William Dalby Hipwell Convict Number 4476
William Dalby Hipwell was born in October 1832 to Thomas Hipwell and his wife Charlotte Adelaide Constance Dalby. He was baptized on October 24, 1832 at St George’s Church in Leicester, England.
The family lived at number 2 Belvior Street, Leicester. Thomas Hipwell was a hairdresser according to the 1841 and 1851 censuses. The family paid 11 pounds per annum in rent on the property
Charlotte Dalby Hipwell died aged 43 on the 12th of August 1846 of breast cancer. She left behind three surviving sons and one daughter. A death notice was placed in the Leicester Chronicle newspaper by her family.
William became an apprentice silk hat maker to Mr J.H. Clarke. In the 1851 census he is listed as living with his father and sister Charlotte.
In March 1852, William had his first brush with the law. He was arrested and tried along with four other boys, John Johnson, George Main, William Peet, and Samuel Brewin with “throwing stones off the road into the plantations”. Peet was considered the worst of the lot with Brewin and Johnson escaping punishment.
William, Peet and Main were fined 5s or a week imprisonment. It is unknown which punishment the boys chose.
William’s next brush with the law happened a few months later. He was arrested and charged with stealing some brass from Messrs. Hunt and Pickering in June 1852. He was either lucky or innocent this time as he was discharged with no conviction being recorded against him.
Somehow through all of his court cases he has managed to stay in his apprenticeship with Mr Clarke. This was to end with his crime that eventually led to his transportation to Australia.
In December 1852, William was arrested after he was caught selling a hat (some reports say he also sold a box as well) at a pawnshop owned by Mr Saulsbury. He received 3 shillings for the hat but was caught by a fellow employee of his master Mr JC Clarke.
On 3 January 1853, William was found guilty and sentenced to seven years. After his conviction William was taken to the Leicester lock up where he spent about six weeks before being sent to the hulk Defence in Woolwich. He was allocated prison number 1713.
William was one of 500 prisoners kept aboard the Defence. Life aboard the hulk consisted of either working for the prison system ie as a cook or a tailor, or laboring off the ship removing or stacking timber, unloading stores, repairing roads and other manual labour.
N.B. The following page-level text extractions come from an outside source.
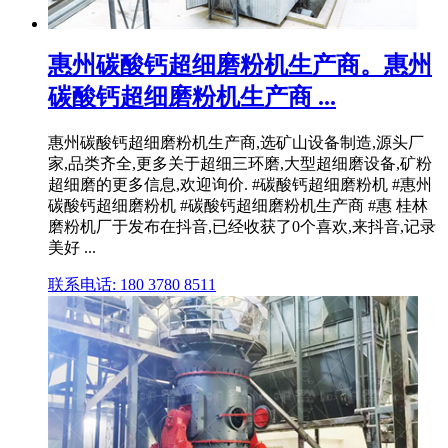
惠州碳酸钙超细磨粉机生产商。惠州
碳酸钙超细磨粉机生产商 ...
惠州碳酸钙超细磨粉机生产商,选矿山设备制造,源头厂
家,品类齐全,更多关于超细三环磨,大型超细磨设备,矿粉
超细磨的更多信息,欢迎询价. #碳酸钙超细磨粉机 #惠州
碳酸钙超细磨粉机 #碳酸钙超细磨粉机生产商 #惠 桂林
磨粉机厂于发布在抖音,已经收获了0个喜欢,来抖音,记录
美好 ...
联系电话: 180 3780 8511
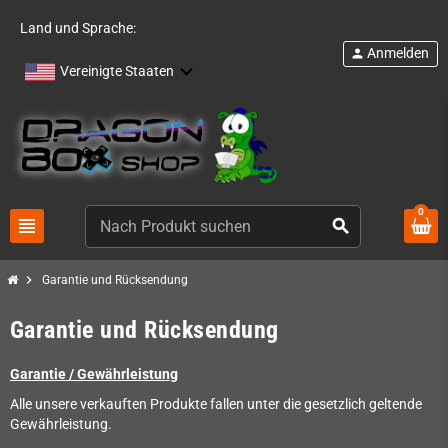
Land und Sprache:
Anmelden
person
Vereinigte Staaten
0
view_headline
search
chevron_right
Garantie und Rücksendung
Garantie und Rücksendung
Garantie / Gewährleistung
Alle unsere verkauften Produkte fallen unter die gesetzlich geltende
Gewährleistung.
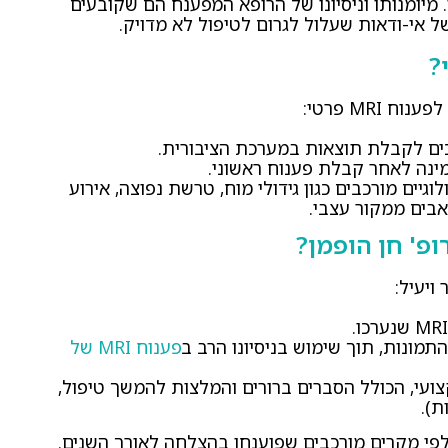
פענוח MRI זהה באיכותו. מיומנותו וניסיונו של הרופא המפענח הם שקובעים
ל אי-ודאות שעלול לגרום לטיפול לא מדויק.
MRI פרטי:
ים לקבלת תוצאות במערכת הציבורית.
מינה לאחר קבלת פענוח ראשוני.
גיים מורכבים כגון גידולי מוח, טרשת נפוצה, אירוע
אבים ממקור עצבי.
ויעיל:
תמונות, תוך שימוש בניסיונו הרב ב
פענוח MRI של
ועי, הכולל הסברים ברורים והמלצות להמשך טיפול,
אלפי מקרים מורכבים שפוענחו בהצלחה לאורך השנים.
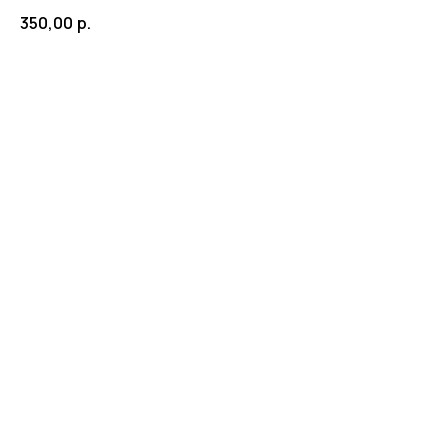
350,00
р.
Заказать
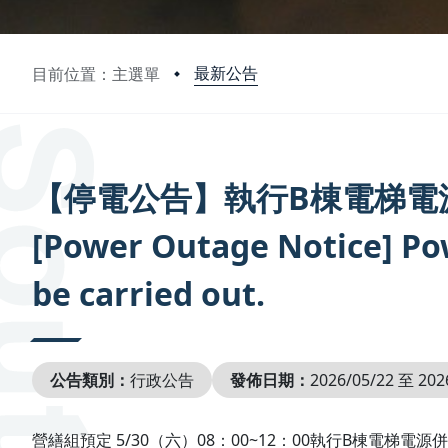
最新公告
目前位置：主選單
:::
【停電公告】執行B棟電梯電
[Power Outage Notice] Pow
be carried out.
公告類別：
行政公告
發佈日期：
2026/05/22 至 202
營繕組預定 5/30（六）08：00~12：00執行B棟電梯電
His behavior is recorded as being very good in 1854 and the surgeon recorded him as being “healthy”.
Prior to his transportation to Australia, at some time William was moved to Chatham prison. From there on the 19th of March 1857, William boarded the Clara bound for the Swan River Colony. The Clara departed England with 262 convicts and 95 passengers aboard. It took 106 days and finally arrived in Fremantle on the 3rd of July 1857.
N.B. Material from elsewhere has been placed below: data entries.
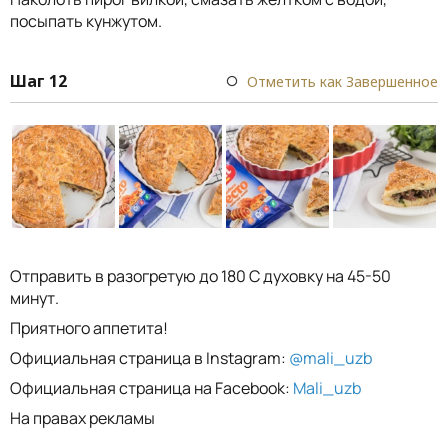
посыпать кунжутом.
Шаг 12
Отметить как Завершенное
Отправить в разогретую до 180 С духовку на 45-50
минут.
Приятного аппетита!
Официальная страница в Instagram:
@mali_uzb
Официальная страница на Facebook:
Mali_uzb
На правах рекламы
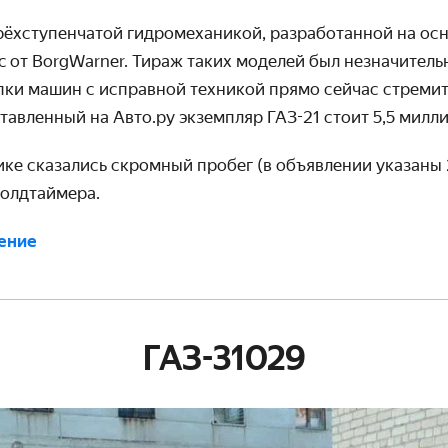
рёхступенчатой гидромеханикой, разработанной на ос
ic от BorgWarner. Тираж таких моделей был незначитель
пки машин с исправной техникой прямо сейчас стремитс
авленный на Авто.ру экземпляр ГАЗ-21 стоит 5,5 милли
нике сказались скромный пробег (в объявлении указаны
 олдтаймера.
ение
ГАЗ-31029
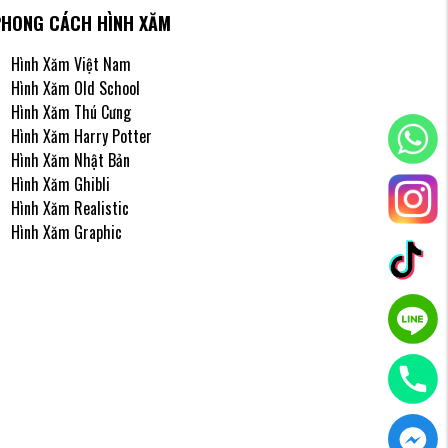
PHONG CÁCH HÌNH XĂM
Hình Xăm Việt Nam
Hình Xăm Old School
Hình Xăm Thú Cưng
"vượt
Hình Xăm Harry Potter
Hình Xăm Nhật Bản
H2M,
Hình Xăm Ghibli
Hình Xăm Realistic
Hình Xăm Graphic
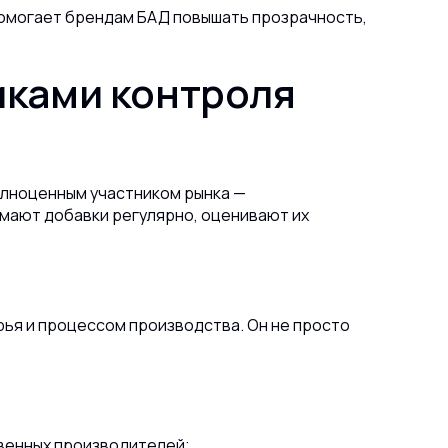
 помогает брендам БАД повышать прозрачность,
иками контроля
олноценным участником рынка —
мают добавки регулярно, оценивают их
рья и процессом производства. Он не просто
венных производителей;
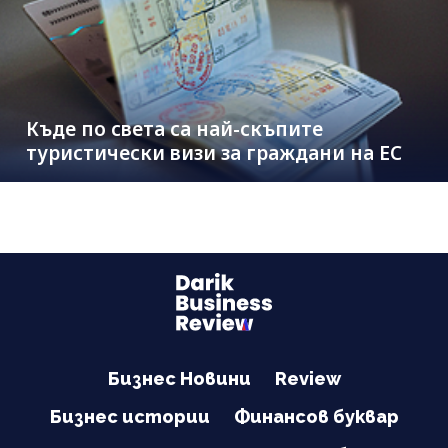
Къде по света са най-скъпите
туристически визи за граждани на ЕС
Бизнес Новини
Review
Бизнес истории
Финансов буквар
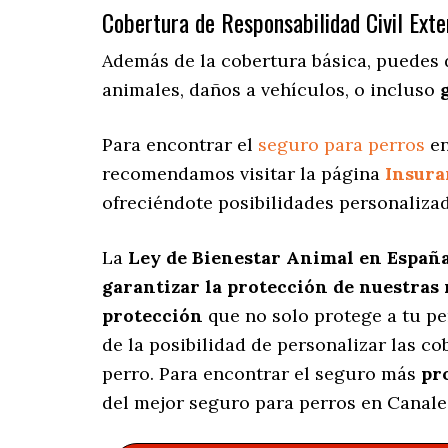
Cobertura de Responsabilidad Civil Exte
Además de la cobertura básica, puedes 
animales, daños a vehículos, o incluso
Para encontrar el
seguro para perros
en
recomendamos visitar la página
Insur
ofreciéndote posibilidades personaliza
La
Ley de Bienestar Animal en Españ
garantizar la protección de nuestras
protección
que no solo protege a tu p
de la posibilidad de personalizar las c
perro. Para encontrar el seguro más
pr
del mejor seguro para perros en Canales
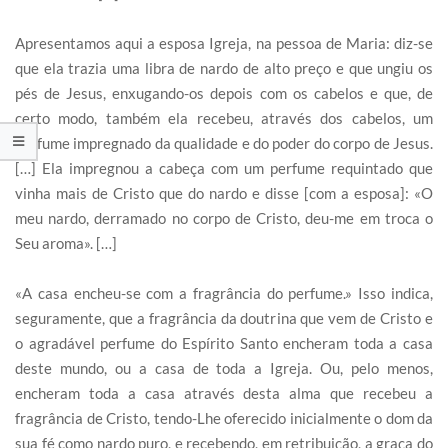
Apresentamos aqui a esposa Igreja, na pessoa de Maria: diz-se
que ela trazia uma libra de nardo de alto preço e que ungiu os
pés de Jesus, enxugando-os depois com os cabelos e que, de
certo modo, também ela recebeu, através dos cabelos, um
perfume impregnado da qualidade e do poder do corpo de Jesus.
[…] Ela impregnou a cabeça com um perfume requintado que
vinha mais de Cristo que do nardo e disse [com a esposa]: «O
meu nardo, derramado no corpo de Cristo, deu-me em troca o
Seu aroma». […]
«A casa encheu-se com a fragrância do perfume.» Isso indica,
seguramente, que a fragrância da doutrina que vem de Cristo e
o agradável perfume do Espírito Santo encheram toda a casa
deste mundo, ou a casa de toda a Igreja. Ou, pelo menos,
encheram toda a casa através desta alma que recebeu a
fragrância de Cristo, tendo-Lhe oferecido inicialmente o dom da
sua fé como nardo puro, e recebendo, em retribuição, a graça do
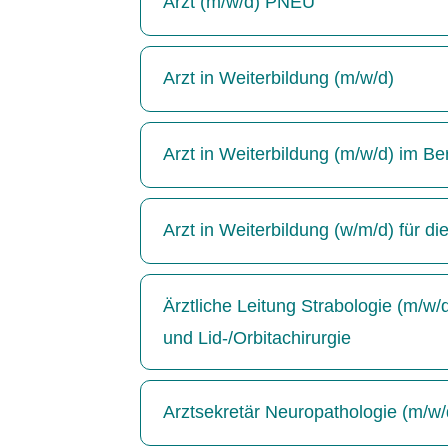
Arzt (m/w/d) PNEU
Arzt in Weiterbildung (m/w/d)
Arzt in Weiterbildung (m/w/d) im Be
Arzt in Weiterbildung (w/m/d) für di
Ärztliche Leitung Strabologie (m/w
und Lid-/Orbitachirurgie
Arztsekretär Neuropathologie (m/w/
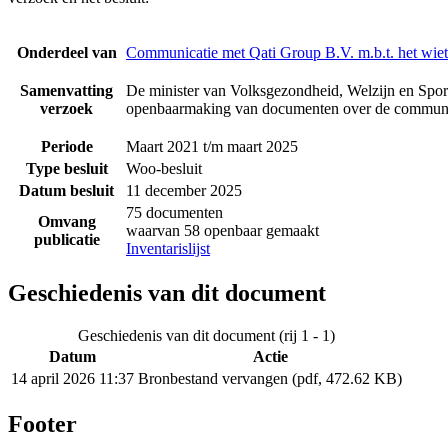
Onderdeel van
Communicatie met Qati Group B.V. m.b.t. het wie
Samenvatting
De minister van Volksgezondheid, Welzijn en Sport
verzoek
openbaarmaking van documenten over de communic
Periode
Maart 2021 t/m maart 2025
Type besluit
Woo-besluit
Datum besluit
11 december 2025
75 documenten
Omvang
waarvan 58 openbaar gemaakt
publicatie
Inventarislijst
Geschiedenis van dit document
Geschiedenis van dit document (rij 1 - 1)
Datum
Actie
14 april 2026 11:37
Bronbestand vervangen (pdf, 472.62 KB)
Footer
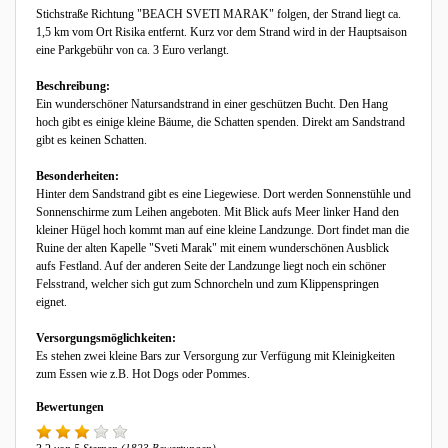
Stichstraße Richtung "BEACH SVETI MARAK" folgen, der Strand liegt ca.
1,5 km vom Ort Risika entfernt. Kurz vor dem Strand wird in der Hauptsaison
eine Parkgebühr von ca. 3 Euro verlangt.
Beschreibung:
Ein wunderschöner Natursandstrand in einer geschützen Bucht. Den Hang
hoch gibt es einige kleine Bäume, die Schatten spenden. Direkt am Sandstrand
gibt es keinen Schatten.
Besonderheiten:
Hinter dem Sandstrand gibt es eine Liegewiese. Dort werden Sonnenstühle und
Sonnenschirme zum Leihen angeboten. Mit Blick aufs Meer linker Hand den
kleiner Hügel hoch kommt man auf eine kleine Landzunge. Dort findet man die
Ruine der alten Kapelle "Sveti Marak" mit einem wunderschönen Ausblick
aufs Festland. Auf der anderen Seite der Landzunge liegt noch ein schöner
Felsstrand, welcher sich gut zum Schnorcheln und zum Klippenspringen
eignet.
Versorgungsmöglichkeiten:
Es stehen zwei kleine Bars zur Versorgung zur Verfügung mit Kleinigkeiten
zum Essen wie z.B. Hot Dogs oder Pommes.
Bewertungen
von 5 Sternen (1823 Bewertungen)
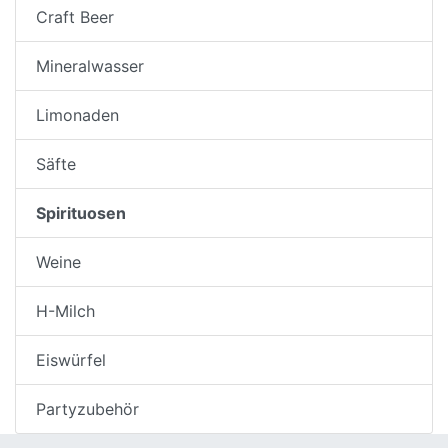
Craft Beer
Mineralwasser
Limonaden
Säfte
Spirituosen
Weine
H-Milch
Eiswürfel
Partyzubehör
Once in Fremantle, William would’ve been taken to the newly built Fremantle prison. There his physical description was recorded and he was given the convict number of 4476. He was listed as being 5 foot 3 inches tall, with light brown hair, dark hazel eyes, a round face with a dark complexion, and a middling stout build. He had a cut over his right eyebrow and a mole on the left side of his face. His occupation was listed as being a silk hat maker.
After a period of probation, he was allocated to a work gang based at Mount Eliza. There are extensive records of William being admitted to hospital during this time. On it his occupation is listed as being a mason’s labourer.
It appears William’s good behavior continued once he was in the Colony as he was granted a ticket-of-leave on the 19th of February 1858.
This would have allowed him to be either employed by a free settler or assigned to a public works party somewhere in the Colony. In 1858 that could’ve been building bridges, jetties, or public buildings like police stations, the lunatic asylum, Government House.
In April 1859 he was admitted to hospital with great debility. He had been working on his own in the bush as a wood cutter.
At sometime it appears that his TOL was revoked due to bad behavior though I have not as yet found what occurred to revoke the TOL.
William was freed by his sentence expiring in February 1860. There is no evidence to show what William did once he was freed from his time as a convict however in May 1861 he was once again in trouble with the law.
Along with Thomas Sherwood and William West he was convicted and sentenced to 18 months hard labour for the theft of 3 goats and 21 pounds of mutton, the property of John Gallop.
William went back to Fremantle prison and presumably a work gang again as he is listed as a labourer in another casual sick record.
William was released in January 1862 with 5 shillings in his pocket as a gratuity.
He appears to behave himself until the 27th of December 1876 when he is arrested for drunk and disorderly behavior and sentenced to 10 days jail.
There he vanishes until he pops again in a newspaper article on the 25th of August 1893 where he is convicted of vagrancy. When asked if he would like to go to jail, William said yes and thanks the judge.
On the prison record for this admittance to Fremantle Prison, William is listed as a widower however I cannot find a marriage record for him. He may have been in a de facto relationship which may not have been recorded.
From there, the records for William end. I cannot find what happened to him. There are no records for him in the WA or other states births, deaths or marriages nor a cemetery record for him. All I can guess is that he died a vagrant and ended in an unnamed pauper grave.